Maggie starts climbing out of the cart. Mary Rose goes to stop her but thinks better of it and heaves her out onto the floor, where she distracts the baby and plays with the toddler. Mary Rose plays peekaboo with all three. After ten minutes
she wonders if she ought to alert someone, have the woman paged. Was she cheerful or hysterical? Was she crying out for help with a smile on her face? She confessed to having almost incinerated her child—some say there are no accidents. What will become of these children if it turns out their mother has abandoned them in the pasta aisle? Will their fates be inextricably bound up with Mary Rose’s? Will what began as parallel lines become an intersection? Does it matter that it is pasta and not condiments? Just when she is set to call the manager, the woman comes flurrying back, still smiling and talking. She continues talking as Mary Rose melts away toward the hummus.
Where did she go? Perhaps she drove away then changed her mind; or considered mounting the curb and going over the side of Christie Pits, accelerating straight down in her minivan, crashing to a stop at the base of the concrete light standard, crushed hood smoking, car horn jammed on one note. Who is helping these women? All the logorrheic ladies, gushing taps of chatter with their funny stories about pain and loss, betrayal and bewilderment—I’m not crying, don’t you cry.

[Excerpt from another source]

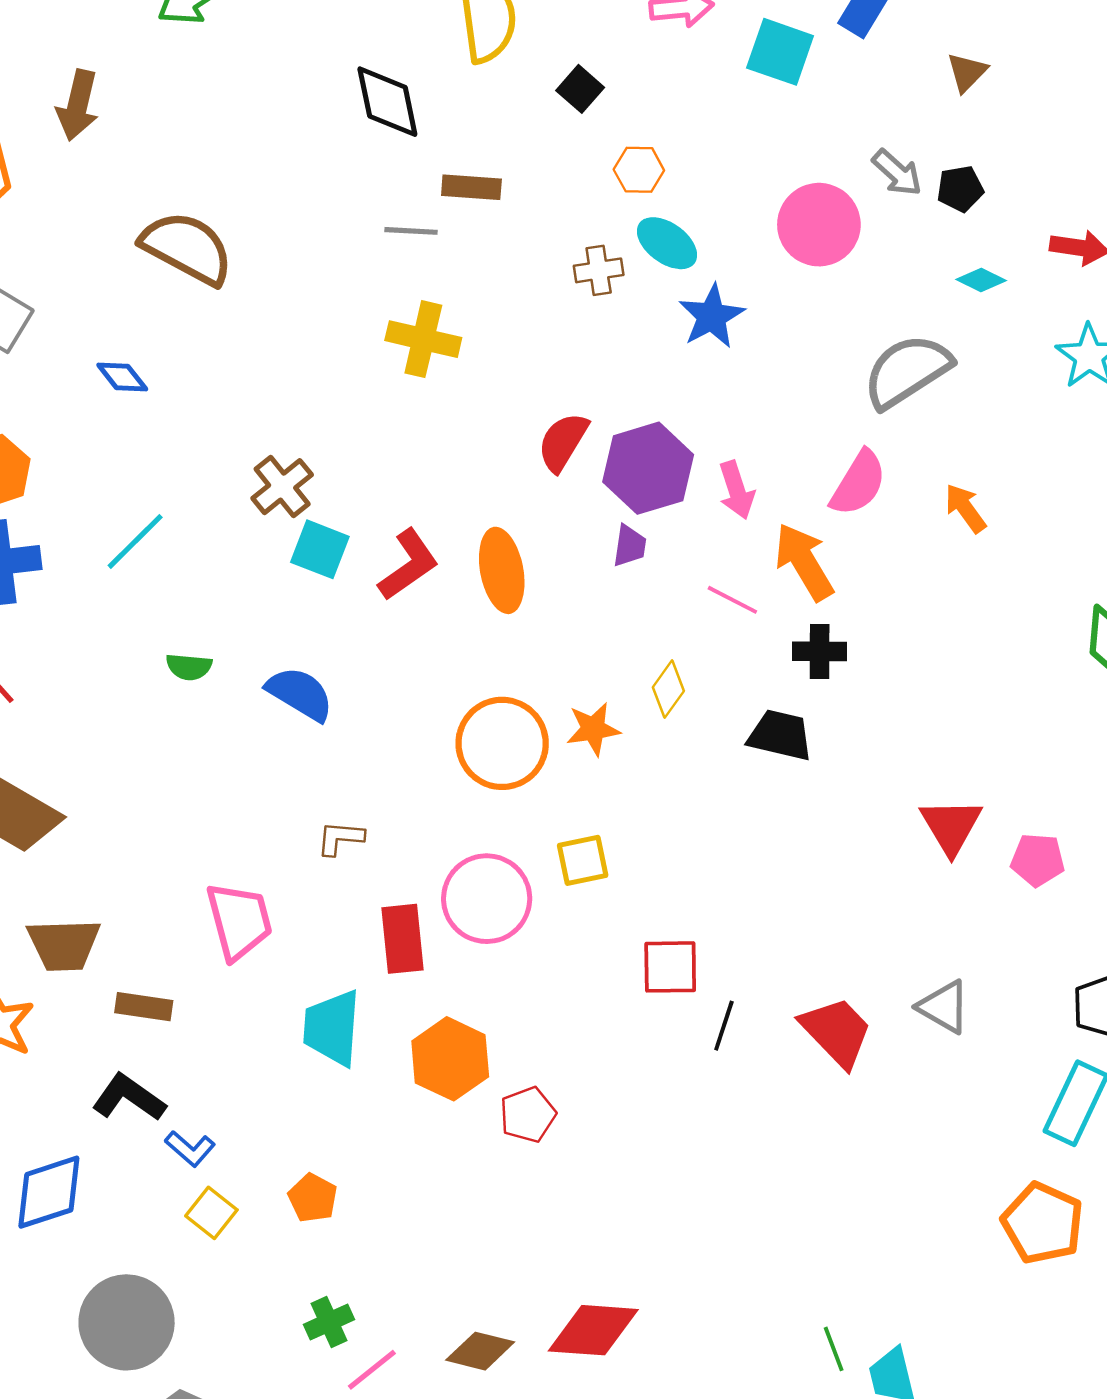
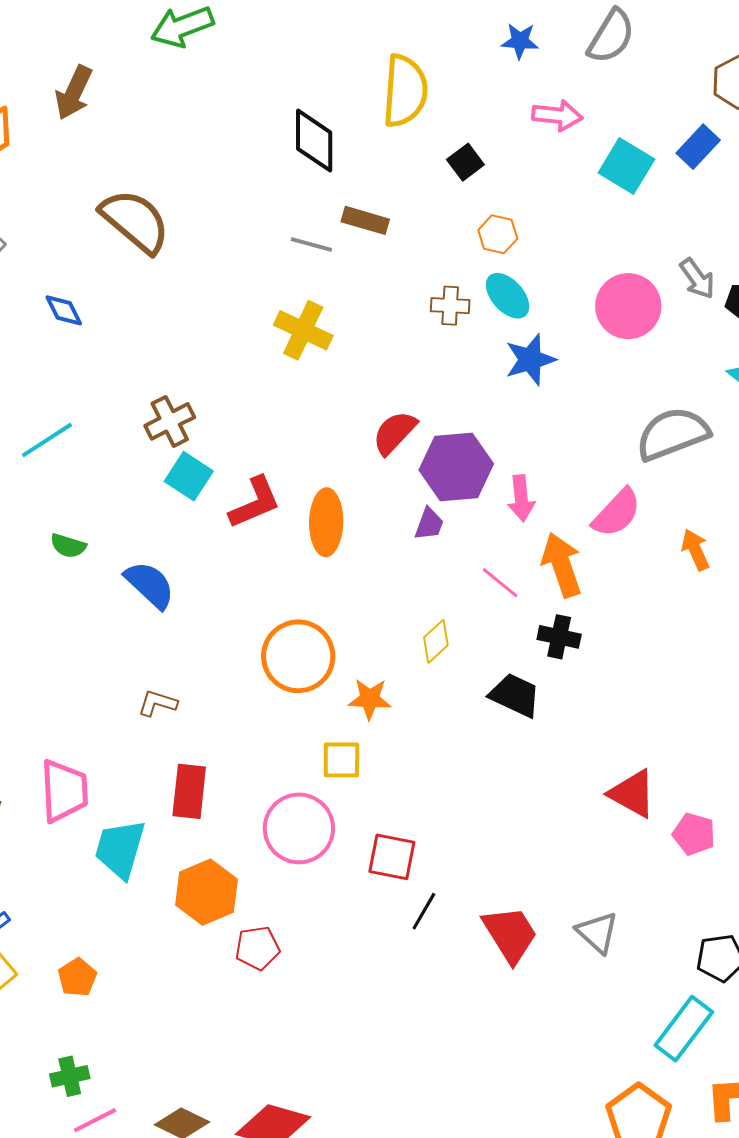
orange star: (593, 729) -> (370, 699), moved
red triangle: (951, 826) -> (632, 794), turned -42
pink circle: (487, 899) -> (299, 828), moved
pink trapezoid: (239, 921) -> (64, 791), moved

She chooses three lemons and reflects that women have their trauma chatter—like reverse Cassandras laughing at the gates, This happened this happened this happened! But what about Porkpie Hat? Does he have it better? With men it can take a different form. She thinks of her father with his family tree endlessly branching—“Look, you see here? In 1794 you have an Angus MacKinnon who is listed as possessing thirty-nine sheep, now you have to understand that in those days …” rendered in ultra-expository tones, the verbal equivalent of walking with prosthetic legs, one syllable placed laboriously after the other. With age, their lectures become islands of coherence disconnected from the mainland: “It took a government commission on systems analysis to systematically analyze …” “I’m going to wheel you into the sunroom now, Mr ___________.” Although they sound saner than the women, the men may be compelled to spread rich and creamy information over something that is howling just as hard. She stops dead in the produce section as it strikes her that the Mewwy Wose woman may indeed have been continuing an earlier conversation with her: one of which Mary Rose has no memory. What might she have poured out from the crude oil of her heart to the tall woman with the air-raid smile? She frisks her memowy but cannot come up with a single miscawwiage. And though she seeks irreverently thus to dismiss it, her hands are cold as she squeezes an avocado.